Having trouble keeping up with what version of the Web we’re in right now?  Web 2.0, Web 3.0, Semantic Web, Implicit Web, Charlotte’s Web…?

As I was exercising tonight, I was contemplating our tendency to break history into neat and tidy eras.  For some reason, I recalled a very vivid memory of sitting in an upper level German art & culture class during my undergraduate days.  We went systematically through the various eras of Western art history with odd-named eras like Medieval, Renaissance, Classical, Gothic, Baroque, and Rococo.  

Once we finished going through this well defined time line, we delved into notable composers, painters, and patrons.  The only problem was that the individuals we studied for each period didn’t live in sequential order.  They blended together with eras blurring into their neighbors without have specific dates that one ended and the other began.

Yesterday, I was reading through a section of Always On: Advertising, Marketing, and Media in an Era of Consumer Control.  It’s a great book that nails the fundamental shifts happening all around us.  However, when I came to a part that delineated the different generations, it touched a deep nerve within my psyche.

Since I just celebrated reaching the constitutional milestone of being able to run for the President of the United States, I fall into Generation X or “slackers”.  I remember when I was in high school and college hearing that my generation would be the first generation of Americans who would be worse off than their parents.  Plus, my generation was adrift and destined to amount to nothing.  That’s always bothered me and that irritation erupted again as I read this section in Always On.  

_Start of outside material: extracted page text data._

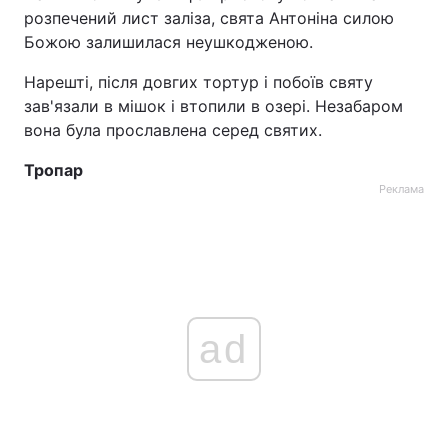
розпечений лист заліза, свята Антоніна силою
Божою залишилася неушкодженою.
Нарешті, після довгих тортур і побоїв святу
зав'язали в мішок і втопили в озері. Незабаром
вона була прославлена серед святих.
Тропар
Реклама
ad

Today, my dad celebrates his 62nd birthday (Happy Birthday, Pops), which puts him in the Baby Boomer generation.  It so happens that my son turned 7 years old last month, putting him in Generation Z.  

[Sidebar: Who's the original thinker behind that name?  What's next - Generation AA?  But, I digress...]  

So does that mean my dad, me, and my son fall into the neat and tidy demographic table?  Absolutely not.  Sure, we have shared experiences with our contemporaries, but in many regards we are more similar to people in other generations.  

The same concept is true for today’s internet.  While some new web applications and websites share characteristics and traits, they aren’t all cut from the stock.  

Without a doubt, we’re witnessing a trend toward more social media with user-generated content and intense conversational interactions.  We’re also tagging the content that we are producing, thereby creating implicit links with all types of other content not normally placed in proximity of the neat and tidy categories.  Already, we’re seeing applications that bring relevant items to our attention that might otherwise been missed.

I imagine the confusion of the various names will continue to exist.  But, I think that’s more due to what historian’s know to be true: the worst people to write history are those currently living it.  Only when time separates us from events, can we discern historical facts and patterns.  Let the historians decide what to properly call it, let’s stick to living it.

In the meantime, I had a thought.  Do you think Mozart would hoist some glasses of red wine around with his composing buddies and throw around his own labels on the music?  ”Yeah, Symphony #40 was good and all, but that was so Music 1.0, don’t you think?  Put in more flourishes and a trumpet solo…now we’re really jamming with some hi-fidelity Music 2.0.”